When I was younger I felt invisible in every way possible. I’d say part of it was my upbringing and part of it was my personality. While I’m very sociable, I never enjoyed meeting people until I was able to do smalltalk, which to this day still always end in mind-numbing silence two sentences into a conversation. I suppose that’s why I loved being on stage because I didn’t have to converse, I could play a part and be the center of the (although small) universe even if it was just for a second. I’m still like that, put me on stage, and let me play any part and I will not waver, I will not fall (unless scripted), I will commit 100% and you won’t know where I start and other things end…
But then I got older and I realized that if you’re surrounded by people that you genuinely like and that in turn also genuinely care for you, you don’t have to play a part, you don’t have to pretend, you can just be and they will see you, even look out for you. It took me some time to navigate the minefields of friendship, but eventually I got there. As with anything, practice was important, yes – also in friendships. Some friends I met every day in school, others I met on the weekends only, others again I only met occasionally, but every time it felt like no time had passed at all and we all got very comfortable with each other. When we met, everyone was seen, everyone was heard, everyone was uplifted, and at the end of the night, everyone was most likely drunk. Not that this was a necessity, but it’s what we did. While I never looked forward to a hangover, I always looked forward to that warm fuzzy comfortable feeling I would get when I knew I could really be me and that I was really seen for who I was and who I wanted to be.
With time, we all got distracted, took different paths, and altogether practice seized to exist. I’d like to think that if we all randomly met each other again on the street, we’d pick up right where we left off, and maybe we would, but the reality is, we probably won’t.
So, there I was now, in the open world – mine for the taking, but yet again invisible. No safety net, no bubble of protective friends around me, just me and I again felt invisible. The vain of my existence raised its ugly head, and while I am not plagued with anxiety, depression, or any other mental illness (that I am aware of), the feeling of being invisible, like a heavy curtain all around me, was suffocating me. Here’s the thing though. I have no illusion of who I am and how – in a sea full of faces – insignificant I am compared to all the accomplishments, all the bravery, all the hardships that everyone around me has endured. I am one woman in a world full of obstacles and while I don’t possess all the knowledge or abilities necessary to overcome all these obstacles, I realized that I have one thing that was entirely mine and that’s my voice.
Ever since I was young, I used my voice – not always in the right way – but I used it to (in my mind) protect the ones that were vulnerable and maybe felt like they were invisible. When I saw unjust behavior or circumstances, I’d be loud and proud to step up, when I saw pain and horror, I’d try my best to shield the ones being harmed, and when I saw the signs of someone being invisible, I tried my best to let them know that I saw them in all their beauty. I’d go out of my way to connect with that person – regardless of my inability to do smalltalk, I would still try.

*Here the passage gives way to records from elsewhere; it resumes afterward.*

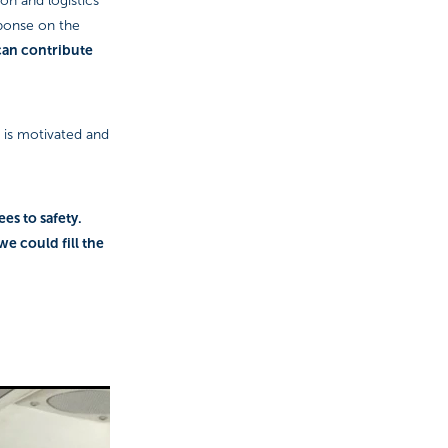
ion and logistics
sponse on the
can contribute
e is motivated and
ees to safety.
 we could fill the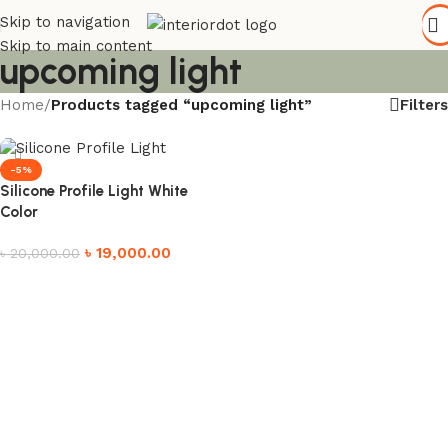
Skip to navigation
Skip to main content
upcoming light
Filters
Home
/
Products tagged “upcoming light”
-5%
Silicone Profile Light White
Color
৳
19,000.00
৳
20,000.00
Add to cart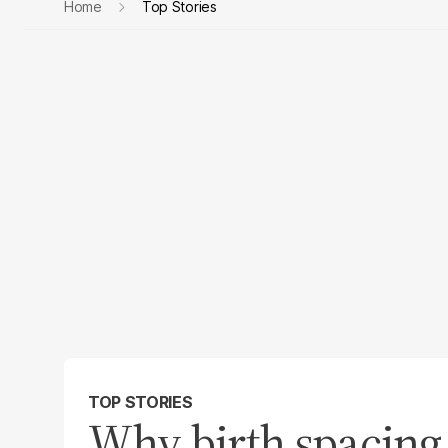
Home
Top Stories
TOP STORIES
Why birth spacing 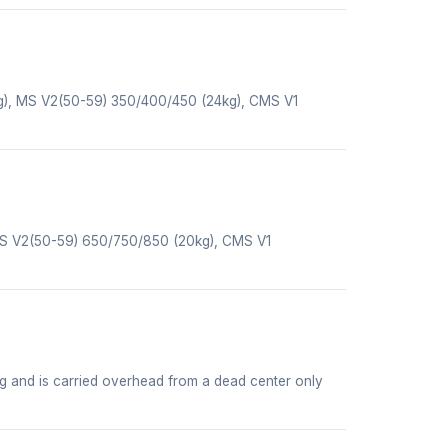
g), MS V2(50-59) 350/400/450 (24kg), CMS V1
MS V2(50-59) 650/750/850 (20kg), CMS V1
ng and is carried overhead from a dead center only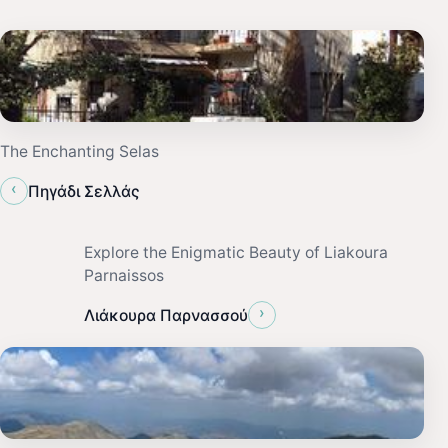
The Enchanting Selas
‹
Πηγάδι Σελλάς
Explore the Enigmatic Beauty of Liakoura
Parnaissos
›
Λιάκουρα Παρνασσού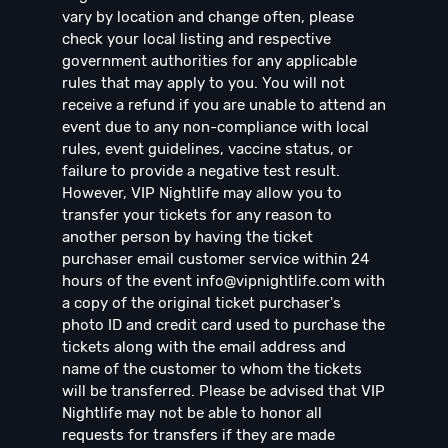
vary by location and change often, please
check your local listing and respective
government authorities for any applicable
rules that may apply to you. You will not
receive a refund if you are unable to attend an
event due to any non-compliance with local
rules, event guidelines, vaccine status, or
failure to provide a negative test result.
However, VIP Nightlife may allow you to
transfer your tickets for any reason to
another person by having the ticket
purchaser email customer service within 24
hours of the event
info@vipnightlife.com
with
a copy of the original ticket purchaser's
photo ID and credit card used to purchase the
tickets along with the email address and
name of the customer to whom the tickets
will be transferred. Please be advised that VIP
Nightlife may not be able to honor all
requests for transfers if they are made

Subsequently, this is also why I chose to go into the field that I am working in now. The oceans don’t talk and while marine animals have voices, we cannot hear them as such, we cannot hear or begin to understand their pain. If we were to measure our knowledge of the ocean it would it be eating a third of a rice corn of a marvelous paella and being expected to be full. Unfortunately, I don’t have all the answers, nor can I really say what the outcome of my involvement in all things ocean will be, but if there is one thing I can say for certain, it’s that I make sure that none of these issues are invisible. In doing exactly this – lending my voice to amplify invisible issues – I in turn have fought my own demons of feeling insignificant and invisible.
My point is that we all have demons that torture us, some bigger than others, it’s tough realizing that these demons are part of us and accepting them. Mostly we hide every little ugly thing about us, no matter how small. But maybe, just maybe, it’s time to take a stance and take stock of ourselves, use whatever we are born with and make sure that we leave our own individualistic mark in this world… I’ll let you in on one last secret – we all are superheroes, we all have superpowers, we all are more than capable, so why not use everything we have to make sure that we all leave the world better than we have found it? As for me – part of me will always struggle with feeling invisible, that’s who I am – but feeling invisible is also just a small part of me and with every day going forward, that part of me becomes smaller and smaller and makes room for all the invisible parts that yet need uncovering.